Zigbee2MQTT is regularly encountering a socket error which causes the docker container to stop running. It seems to happen pretty consistently twice a day, for a while it was happening at exactly 9:04 (AM and PM), but the cadence has changed after changing some settings and stopping/starting the container manually a few times.
What did you expect to happen?
I'd expect the connection to the SLZB-06 to be stable when there is no network problem. Or, if there is a network problem, I'd expect it to reconnect instead of shutting down the container.
The adapter does not have any obvious signs of malfunction either, the only thing it indicates in its logs is "New client [ip address] id: 1" followed by "Client disconnected, id: 0" (the ID numbers alternate).
How to reproduce it (minimal and precise)
I don't have a clear repro step beyond setting up SLZB-06 and installing Zigbee2MQTT in a Docker container. Capturing the traffic between the two may prove difficult because of the long time intervals between the time out errors.
I can provide more information about my network setup if that's useful, but I don't think it's anything particularly out of the ordinary. DHCP leases are 4 hours, there is a single router with 1 subnet.

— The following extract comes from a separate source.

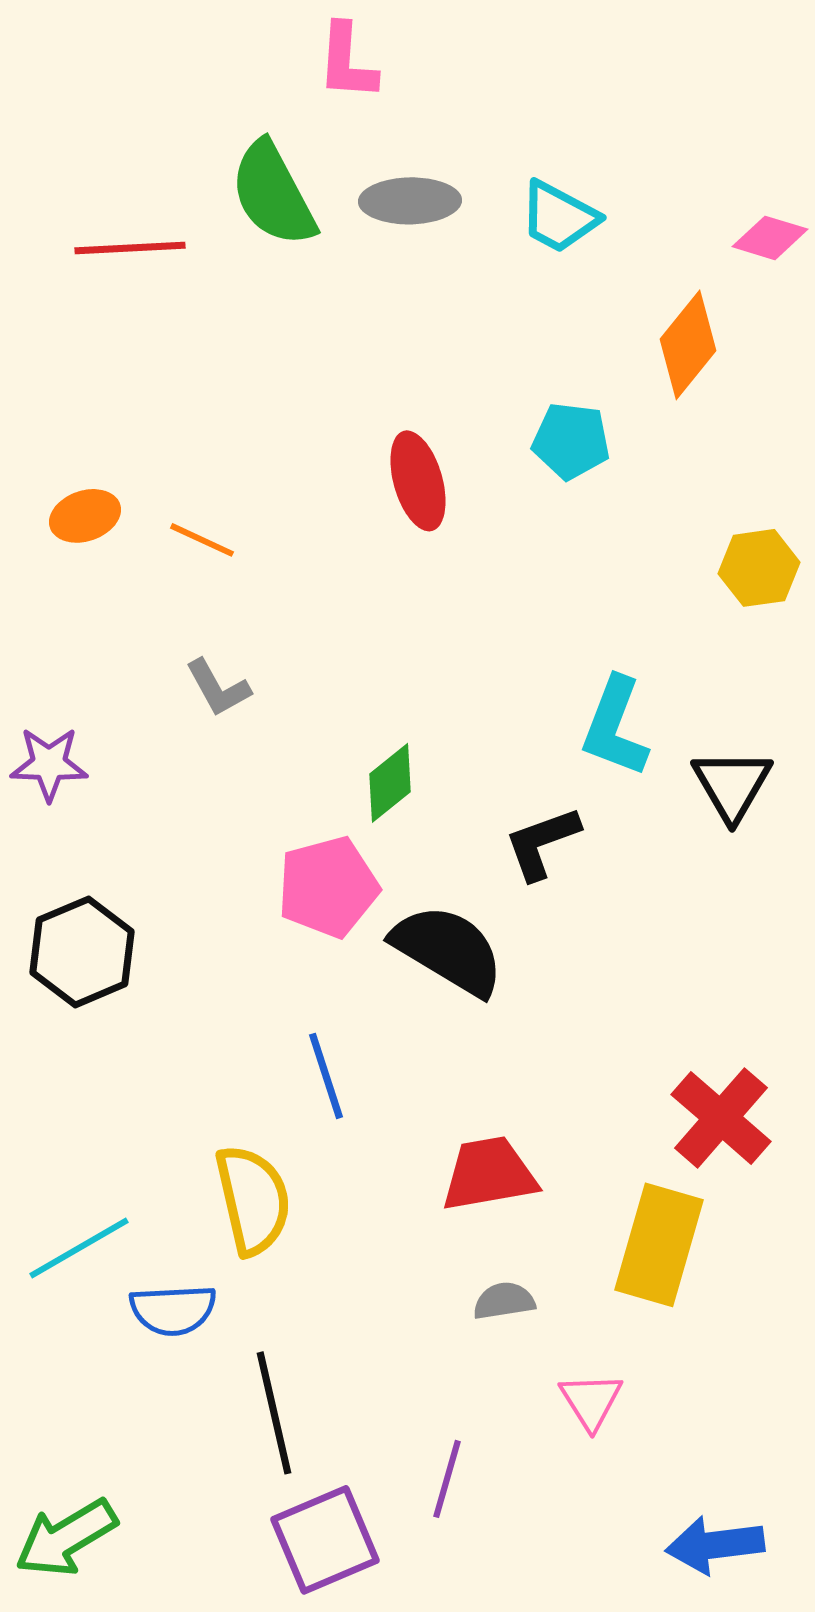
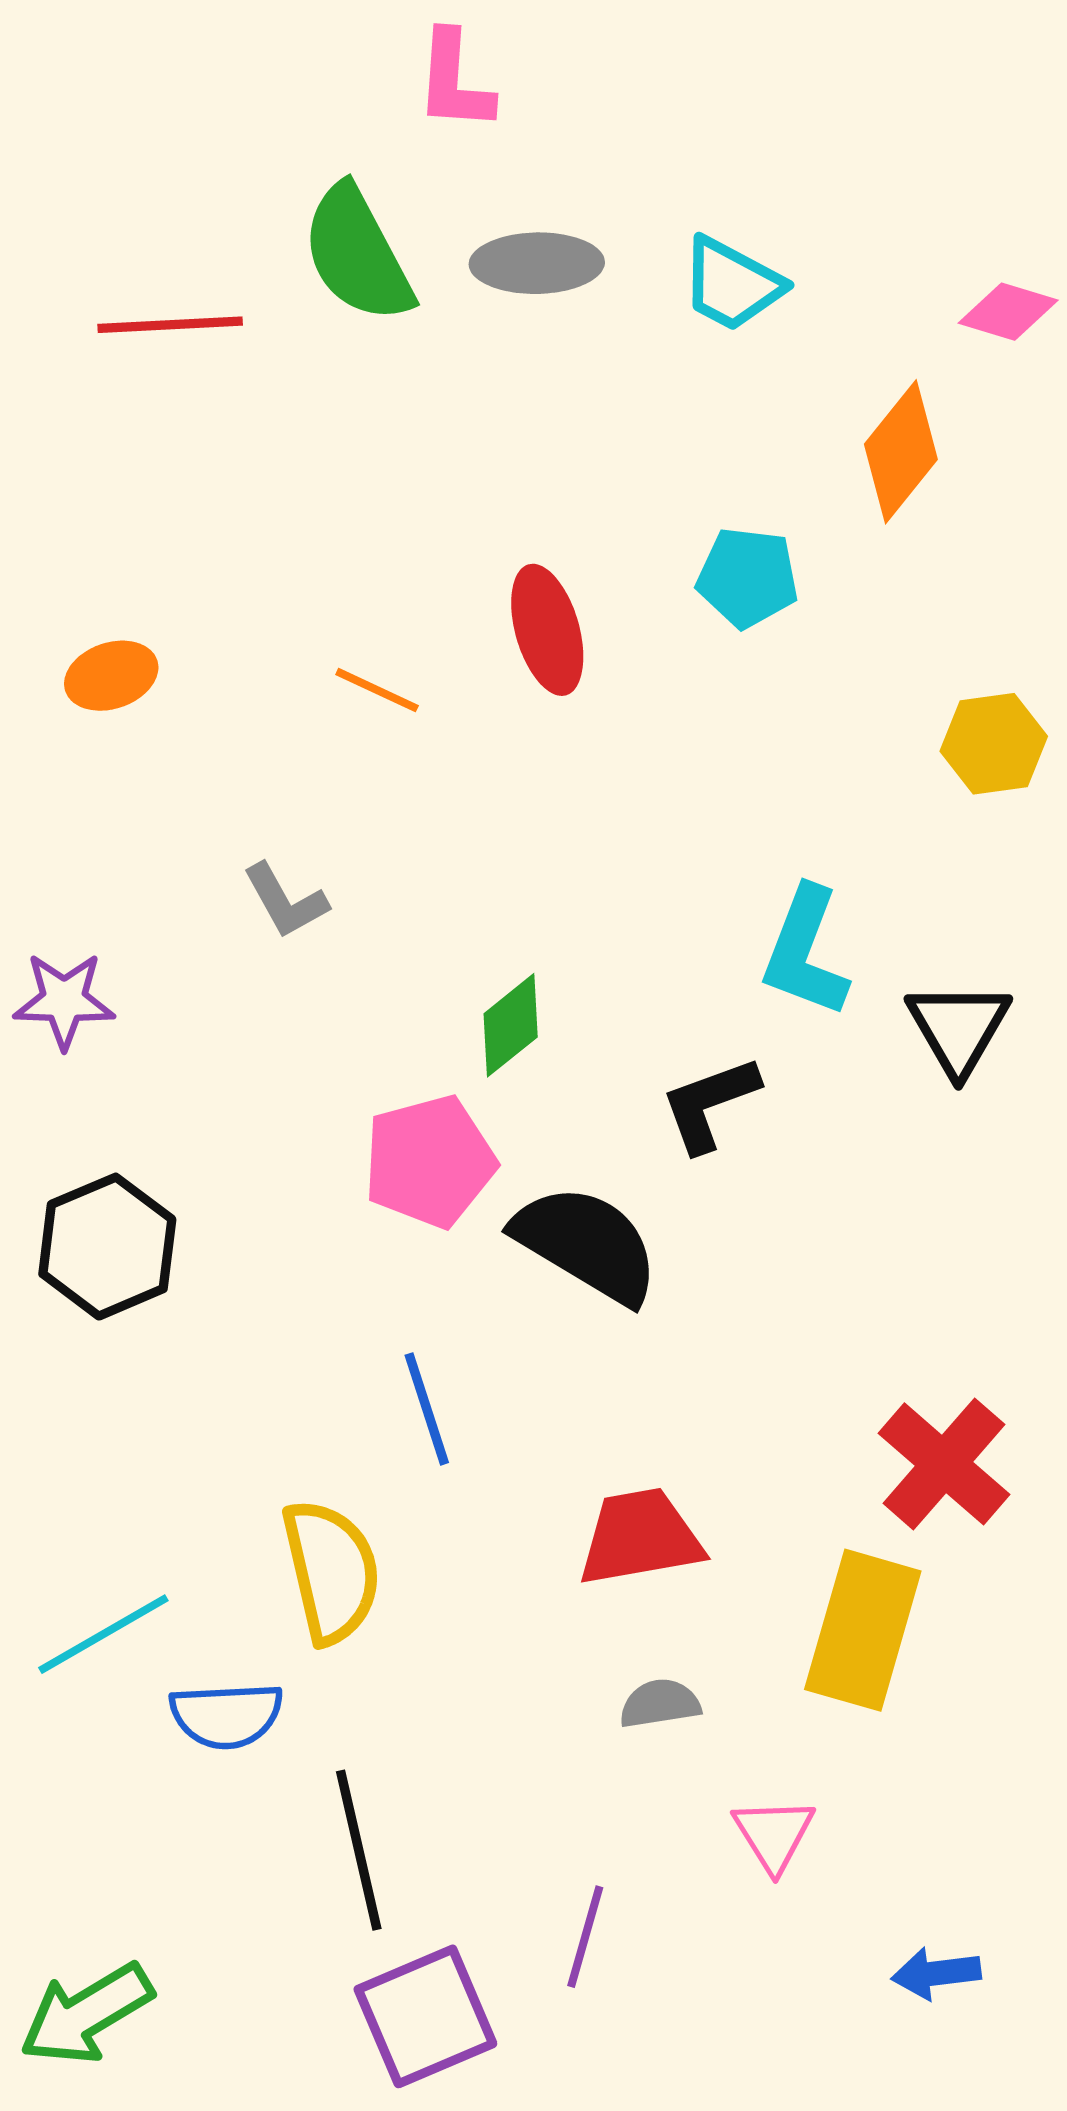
orange line: (202, 540) -> (377, 690), moved
blue arrow: (715, 1545) -> (936, 1973), moved, size x0.7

I have 8 Zigbee devices paired. 7 of them are currently offline. I've been able to reproduce the issue with no devices connected as well. I turned off OTA updates in case that was related, but it didn't change anything.
I'm open to any suggestions :)
Zigbee2MQTT version
2.3.0
Adapter firmware version
20240710
Adapter
SLZB-06
Setup
Docker on Synology DSM 7
Linux [DeviceName] 4.4.302+ #72806 SMP Thu Sep 5 13:44:44 CST 2024 x86_64 GNU/Linux synology_geminilake_224+
Debug log
The fact that z2m disconnects with this error cannot be fixed from z2m itself. It's either an instability of the network or SLZB-06.
Or, if there is a network problem, I'd expect it to reconnect instead of shutting down the container.
For this you can use the watchdog feature
Understood. Oddly enough, after I posted this, the connection was stable for 3 days straight. Strange how it was failing cyclically for a while.
The watchdog feature looks like exactly what I need. I've enabled it on my container. Thank you!